In der Urteilsbegründung drücken sie ihr Unverständnis darüber aus, dass Politiker wie Puig - und damit auch Puigdemont - dem Vorwurf der "Korruption" oder "Veruntreuung" von Steuergeldern ausgesetzt sind, weil Geld zur "Durchführung eines Referendums" eingesetzt worden sei. Angeführt wird, dass schließlich "die gesamte Bevölkerung, Befürworter und Gegner" daran hätten teilnehmen können. Die Brüsseler Richter verweisen auch darauf, dass die "Durchführung eines Referendums auch nach dem spanischen Recht nicht strafbar ist" und watschen die spanische Justiz heftig ab.
Damit ist klar, dass Belgien niemals Puigdemont an Spanien ausliefern wird. In der Folge würde das gesamte Verfahren im Europaparlament hinfällig. Dort versucht Spanien weiter, Puigdemont, Toni Comín und Clara Ponsatí die Immunität zu entziehen, um sie danach vor ein belgisches Gericht zu stellen. Das soll dann die Auslieferungen beschließen. Das wird aber nicht passieren, weshalb ein geordneter Rückzug angesagt wäre.

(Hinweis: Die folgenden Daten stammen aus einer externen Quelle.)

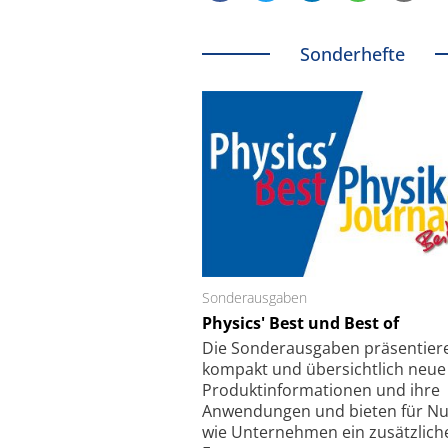
Sonderhefte
Sonderausgaben
Schäfter + Kirchhoff
Physics' Best und Best of
Faserkoppler mit S
Feinfokussierungsmec
Die Sonder­ausgaben präsentier
kompakt und übersichtlich neue
Produkt­informationen und ihre
Anwendungen und bieten für Nu
wie Unternehmen ein zusätzlich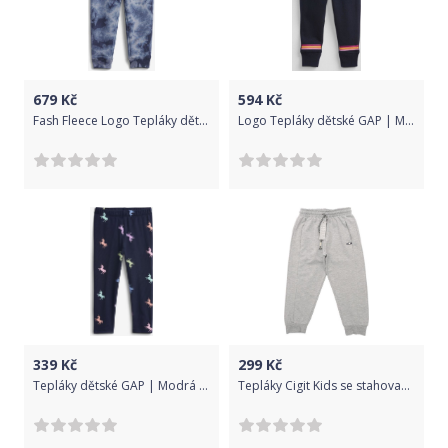
679
Kč
594
Kč
Fash Fleece Logo Tepláky dětské GAP | Modrá | Dívčí | 12-18 měsíců
Logo Tepláky dětské GAP | Modrá | Chlapecké | 3 roky
339
Kč
299
Kč
Tepláky dětské GAP | Modrá | Dívčí | 12-18 měsíců
Tepláky Cigit Kids se stahovací šňůrkou - 104-110/Modrá/97% Bavlna, 3% Elastan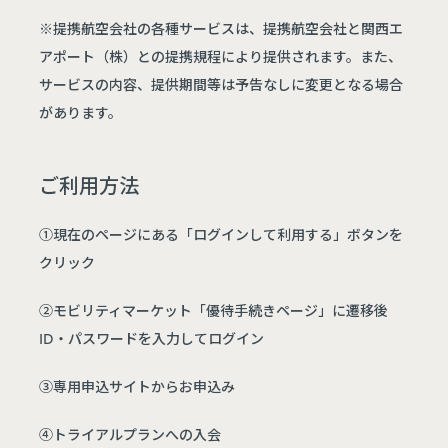
※ 提携航空会社の各種サービスは、提携航空会社と関西エ
アポート（株）との提携規程により提供されます。また、
サービスの内容、提供期間等は予告なしに変更となる場合
があります。
ご利用方法
①現在のページにある「ログインして利用する」ボタンを
クリック
②モビリティマーケット「優待手続きページ」に遷移後
ID・パスワードを入力してログイン
③専用申込サイトからお申込み
④トライアルプランへの入会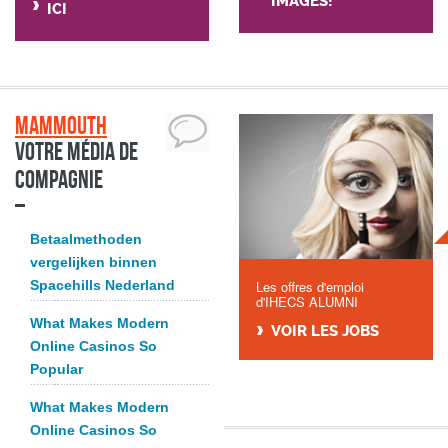
IMAGES!
ICI
Mammouth
Votre média de
compagnie
Betaalmethoden
vergelijken binnen
Spacehills Nederland
Les offres d'emploi
d'IHECS ALUMNI
What Makes Modern
VOIR LES JOBS
Online Casinos So
Popular
What Makes Modern
Online Casinos So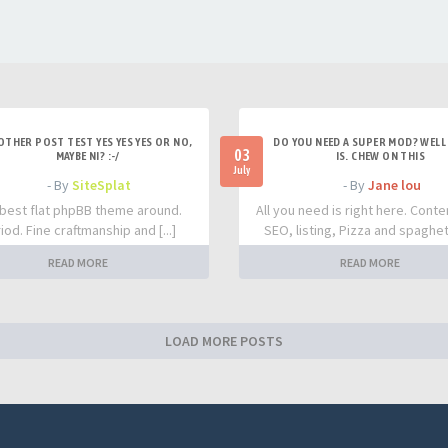
OTHER POST TEST YES YES YES OR NO,
DO YOU NEED A SUPER MOD? WELL 
03
MAYBE NI? :-/
IS. CHEW ON THIS
July
- By
SiteSplat
- By
Jane lou
best flat phpBB theme around.
All you need is right here. Conte
iod. Fine craftmanship and [...]
SEO, listing, Pizza and spaghetti
READ MORE
READ MORE
LOAD MORE POSTS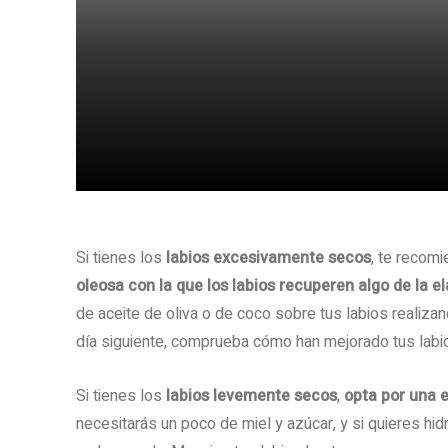
Share
Si tienes los
labios excesivamente secos
, te recomi
oleosa con la que los labios recuperen algo de la el
de aceite de oliva o de coco sobre tus labios realiza
día siguiente, comprueba cómo han mejorado tus labi
Si tienes los
labios levemente secos
,
opta por una e
necesitarás un poco de miel y azúcar, y si quieres hidr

Das Europaparlament zieht das Verfahren aber durch. Es bietet den drei katalanischen Parlamentariern - wie schon am Donnerstag Puigdemont - nun die Möglichkeit, ihre Position darzulegen, und damit eine breite Bühne im Wahlkampf. "Wir werden kämpfen", erklärte der Exilpräsident, bevor er den zuständigen Ausschuss betrat. Näher wollte er sich nicht äußern, da er die "Vertraulichkeit" der Kommission respektiert.